During my junior year of college, I had a conversation with an academic dean about the recent decision to raise the GPA requirement for the Dean’s List. I was upset because I wanted to be on the Dean’s List and felt that they were setting the bar too high. It was explained to me that over half of our student body was on the Dean’s List – which took away the prestige of such an honor and demonstrated that faculty and administrators thought our student body was capable of working towards a higher goal. What may seem like an unfair policy change may actually be for the betterment of your institution and a challenge to improve yourself. Always ask about the intention behind such changes because the answers may surprise you.
Administrators are open to new ideas.
Every time a policy is created or changed, administrators ponder all of the ways it could positively and negatively affect students. The reason why a particular policy exists is because a group of decision makers believed it was the best option at the time it was implemented. Perhaps you think the positive aspects of that policy are outdated or not working effectively. What’s the best way to get this point across? Politely demonstrate your concern and pair it with some suggestions about alternative options. Whether you think the ticketing process for athletic games no longer works or the dining hall’s quality has gone down, someone is always willing to listen to your ideas. Complaining will only take you so far – if you really want to gain the respect of an administrator, work with them to find solutions.
Administrators serve many constituencies.
Sure, a university is centered on the education and development of its students. However, it can be easy to forget that college administrators have many constituencies who they serve in their day to day work – like alumni, faculty, parents and donors. Why are the needs of these groups important? All of them contribute to the overall effort of the university – making your experience as a student even better. Have you ever heard students complaining about faculty salary raises affecting their tuition costs? Without competitive pay, your university may not have first rate faculty, and without first rate faculty, the value of your degree may suffer. Administrators are acutely aware of the way in which one decision can affect multiple parties. Their job is often about how to best balance the needs of all these groups, so remember that when approaching them.
Administrators want to connect with students in meaningful ways.

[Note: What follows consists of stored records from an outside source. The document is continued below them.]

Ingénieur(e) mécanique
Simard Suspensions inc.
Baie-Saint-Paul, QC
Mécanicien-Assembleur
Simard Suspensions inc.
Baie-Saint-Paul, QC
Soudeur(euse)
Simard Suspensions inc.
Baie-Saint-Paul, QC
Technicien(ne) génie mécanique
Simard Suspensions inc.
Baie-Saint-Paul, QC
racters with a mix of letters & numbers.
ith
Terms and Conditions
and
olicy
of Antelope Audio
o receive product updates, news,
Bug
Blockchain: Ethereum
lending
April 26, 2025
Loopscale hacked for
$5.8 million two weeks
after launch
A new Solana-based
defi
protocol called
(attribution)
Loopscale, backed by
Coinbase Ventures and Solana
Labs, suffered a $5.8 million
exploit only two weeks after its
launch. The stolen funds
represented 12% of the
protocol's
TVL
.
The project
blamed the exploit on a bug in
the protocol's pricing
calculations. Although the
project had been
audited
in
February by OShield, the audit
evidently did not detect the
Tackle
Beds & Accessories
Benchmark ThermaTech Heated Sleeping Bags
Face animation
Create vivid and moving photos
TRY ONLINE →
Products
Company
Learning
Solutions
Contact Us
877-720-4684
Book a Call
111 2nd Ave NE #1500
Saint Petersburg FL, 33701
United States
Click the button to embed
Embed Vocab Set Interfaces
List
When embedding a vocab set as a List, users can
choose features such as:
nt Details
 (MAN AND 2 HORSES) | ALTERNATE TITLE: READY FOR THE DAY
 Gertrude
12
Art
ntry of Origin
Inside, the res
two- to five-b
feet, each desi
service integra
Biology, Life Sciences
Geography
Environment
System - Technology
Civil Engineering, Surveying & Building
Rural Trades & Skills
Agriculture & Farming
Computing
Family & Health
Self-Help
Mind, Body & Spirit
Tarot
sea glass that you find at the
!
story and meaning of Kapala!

We’ve already established that the work of administrators is well intentioned and sometimes tough because they have to manage the needs and expectations of so many people. They are definitely busy people, but the most important part of their day is interacting with students. Why? They see the fruits of their labor when they meet with you. Higher education’s product is more intelligent and developed individuals who are prepared for life after college. This product is tough to quantify. The Vice President of Marketing at a Fortune 500 company can quantify the increase in sales after his latest advertising strategy was implemented, but the Vice President of Student Affairs at your school will have a tough time measuring the growth of his or her students after a series of programs aimed at helping students better understand themselves. Ask an administrator whose work or attitude you respect to grab a cup of coffee. They will make the time for you. Seeing you advance as a student is better than any performance report or raise – and it’s the entire reason they entered the field of higher education.
In conclusion, administrators might have a different idea of what’s best, but there is probably good reason for it. They’re always willing to discuss an issue and compromise is often an option. Above all of that, they want what’s best for you. So it’s official – I’ve determined that the administration at my alma mater and your college are not the enemy. In fact, they are on your team every step of the way – even when you may not know it.